Hey listen I got a joke for you, 2 guys they go into a bar, yeah, yeah, yeah, whats [sic] the matter with you lady, you never seen a dick before? One guy says to the other guy, hey I gotta go to the head, order me a draft beer and a tuna fish sandwich would ya and he says yeah. Okay so the guy kinda goes into the bar, ya and the bartender says, “what do ya need” he says I need 2 draft beers and a tuna fish sandwich. What what ya heard this one before or what, shut up then okay. So he says okay he says I’ll bring your drink to you, the guy goes down to the bar, turns around half-way down the bar and goes hey, he goes are you gay? The guy says what, no, I’m just in a god [sic] mood, ha, ha ha, awe [sic] you heard that one before, I can’t believe it, don’t you people laugh or what, are ya all getting enemas?
What’s the deal with you over there you never seen a funny dick before or what (laughter). Yeah, I was in the grocery store the other day a guy comes up and he says “hey, you’re a dick” I says yeah so are you, ha, ha. I can’t believe it, yeah, yeah, yeah, yeah, yeah, I was in the army ya know, yeah, yeah, I didn’t do much, ya know what I mean? I just hung around (laughter). Yeah, yeah, so I was walking down the sidewalk the other day and ya know I was just looking around and I don’t know about you, but when I see a good looking woman and it’s kind of balmy out and I kinda change I’m like a Doctor Jekyll and Mr.
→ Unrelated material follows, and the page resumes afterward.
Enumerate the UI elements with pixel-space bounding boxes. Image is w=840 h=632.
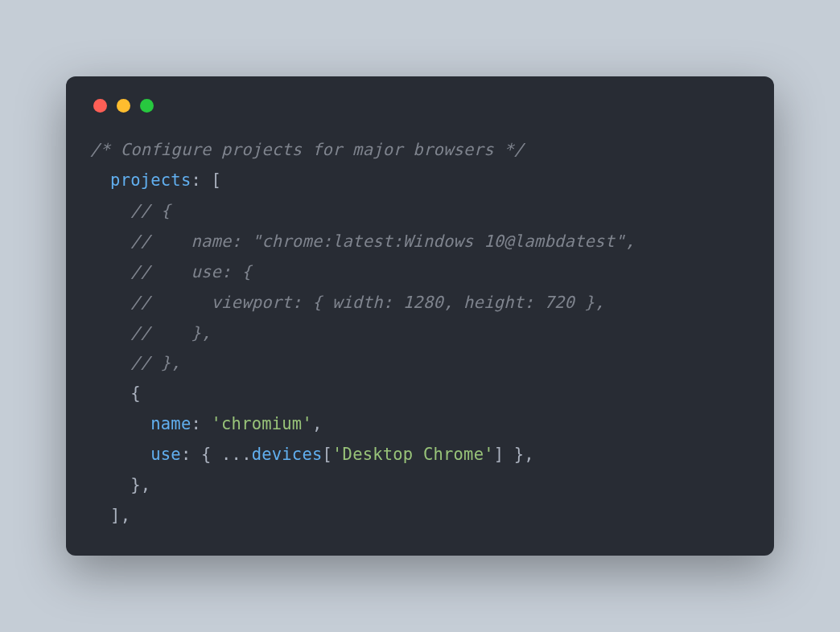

Hyde kinda guy (laughter). Ya know what I mean some people, I had a woman tell me the other day she thought I looked like Hulk Hogan (laughter) I said yeah, you crazy stupid bitch, Hulk Hogan, hell, he’s rich, yeah I’m just some dick head I just ya know I make people laugh, I get a couple of bucks ya know what I mean everyone’s gotta eat, ya know what I’m sayin. Well ah a little two step I learned when I was in the Nam-yeah.
MCL 750.38 provides, in relevant part:
Any person who shall post, place or display on any sign board, bill hoard, fence, building, sidewalk, or other object, or in any street, road, or other public place . .. any representation of the human form in an attitude or dress which would be indecent in the case of a living person, if such person so appeared in any public street, square or highway, shall be guilty of a misdemeanor.
A fourth justice “agree[d] with the plurality that the appropriate analysis to determine the actual protection required by the First Amendment is the four-part enquiry described in [O’Brien.],” but applied that analysis differently. Id. at 582 (Souter, J., concurring). In addition, Justice Scalia concurred in the judgment of the plurality, reasoning that the First Amendment was simply inapplicable to the public nudity statute. Id. at 572 (Scalia, J. concurring) (“[T]he challenged regulation ... as a general law regulating conduct and not specifically directed at expression ... is not subject to First Amendment scrutiny at all.”). While we review defendant’s conviction under the Barnes plurality’s approach, we note that it would also be upheld under the analysis employed by Justice Scalia.
The plurality in Erie consisted of four justices. Erie, supra at 282 (opinion of O’Connor, J.). In addition, Justice Scalia was joined by Justice Thomas in the view, set out earlier in his concurring opinion in Barnes, that, because the ordinance prohibited the act of going nude in public, irrespective of any expressive purposes, “ ‘it is not subject to First Amendment scrutiny at all.’ ” Id. at 307-308 (Scalia, J., concurring), quoting Barnes, supra at 572 (Scalia, J., concurring).